Why This Works Better Than Ad-Hoc AI

Before: Ad-Hoc AI Usage

  • AI agent sees only the immediate code context

  • Generates solutions that work in isolation

  • No understanding of architectural patterns or business rules

  • Struggles more as codebase grows—harder to maintain context and update the intended code

  • Code quality degrades over time as patterns are violated

After: Spec-Driven AI Usage

  • AI agent has the complete "internal view"

  • Understands both structure (/docs), behavior (/openspec), and coding conventions (/AGENTS.md)

  • Generates code that respects existing patterns and business rules

  • Architecture integrity is maintained as the system evolves

The key insight: AI agents are powerful, but they need context. Specifications provide that context at the right level of detail.

With great AI power comes great responsibility: The more powerful your AI agents become, the more important it is to keep them "on the rails" with clear specifications. Without specs, a powerful AI can quickly generate large amounts of code that compiles and runs—but violates your architecture in ways that compound over time. Spec-driven development is your guardrail.

💡 Note: Spec-driven development is a valuable practice even without AI. Writing specifications before implementation helps teams align on requirements, catch design issues early, and document architectural decisions. AI agents simply make this practice more critical—they can generate code much faster, so the cost of unclear specifications is amplified.


Getting Started

  1. Read the prerequisite article first - If you haven't already, read Keep Your Architecture Diagrams in Code, Not in Tools to establish the /docs foundation

  2. Pick an existing project (brownfield approach - like most real work)

  3. Create an /openspec folder alongside your existing code

  4. Create an AGENTS.md file in your repository root with your AI guidelines

  5. Document one current feature as your initial specs baseline

  6. Try the workflow with your next feature:

    • Use strong AI to create the change proposal (the AI generates tasks as part of the proposal)

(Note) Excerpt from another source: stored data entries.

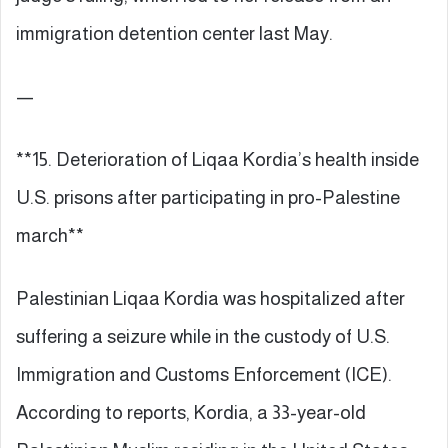
immigration detention center last May.
—
**15. Deterioration of Liqaa Kordia’s health inside
U.S. prisons after participating in pro-Palestine
march**
Palestinian Liqaa Kordia was hospitalized after
suffering a seizure while in the custody of U.S.
Immigration and Customs Enforcement (ICE).
According to reports, Kordia, a 33-year-old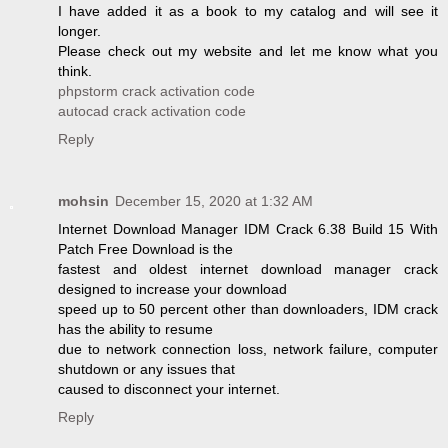
I have added it as a book to my catalog and will see it
longer.
Please check out my website and let me know what you
think.
phpstorm crack activation code
autocad crack activation code
Reply
mohsin
December 15, 2020 at 1:32 AM
Internet Download Manager IDM Crack 6.38 Build 15 With
Patch Free Download is the
fastest and oldest internet download manager crack
designed to increase your download
speed up to 50 percent other than downloaders, IDM crack
has the ability to resume
due to network connection loss, network failure, computer
shutdown or any issues that
caused to disconnect your internet.
Reply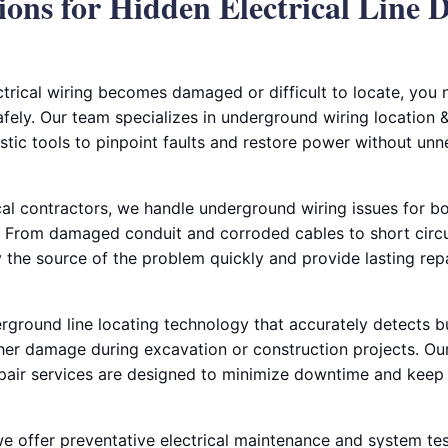
ions for Hidden Electrical Line 
rical wiring becomes damaged or difficult to locate, you
safely. Our team specializes in underground wiring location &
tic tools to pinpoint faults and restore power without unn
al contractors, we handle underground wiring issues for bo
 From damaged conduit and corroded cables to short circui
fy the source of the problem quickly and provide lasting rep
ground line locating technology that accurately detects bur
her damage during excavation or construction projects. Our
pair services are designed to minimize downtime and keep 
 we offer preventative electrical maintenance and system tes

    • Review and refine with questions

    • Implement one task at a time with regular AI (referencing AGENTS.md)

    • Archive the change when complete

  7. Build the habit - specifications before implementation for features and design changes

Chat Prompts to Get Started

For initial specs (strong AI):

"Create a specification document for the existing [feature name] in our [domain] system. Include business rules, validation logic, and design decisions."

For change proposals:

"Create a new change proposal for: [new feature description]"

For archiving:

"Archive the [change name] change and update the main specs with the implemented changes"

What's Next

The combination of architecture-as-code (structural understanding) + spec-driven development (behavioral context) creates a foundation for truly architecture-aware AI development.

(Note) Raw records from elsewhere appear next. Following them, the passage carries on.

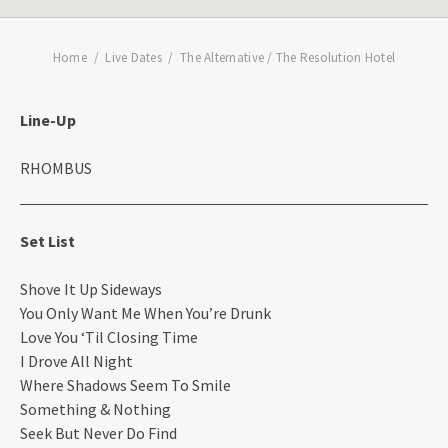
Home
Live Dates
The Alternative / The Resolution Hotel
Line-Up
RHOMBUS
Set List
Shove It Up Sideways
You Only Want Me When You’re Drunk
Love You ‘Til Closing Time
I Drove All Night
Where Shadows Seem To Smile
Something & Nothing
Seek But Never Do Find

Your AI agents now have the complete "internal view":

  • What exists (entity diagrams, ER schemas, state machines)

  • How it behaves (business rules, validation logic, design decisions)

  • Why it was designed that way (architectural decision records, specifications)

This isn't just about better code generation—it's about maintaining architectural integrity as your system evolves with AI assistance.

Try adding specifications to one existing feature. See how it changes the quality of AI-generated code when the agents understand not just what you're building, but why you're building it that way.

The repository with the complete OpenSpec integration will be available shortly:

👉 architecture-as-code-example (with OpenSpec)


Final Words

Most developers have already experienced the "wow" moment with AI assistants—that first realization of how much faster you can code with AI help. It's eye-opening, and productivity jumps immediately.

Spec-driven development is your next breakthrough. 🚀

It transforms AI from a helpful code generator into an architecture-aware development partner that respects your design decisions and maintains the integrity of your system as it evolves. This is the difference between being productive with AI and building maintainable systems with AI.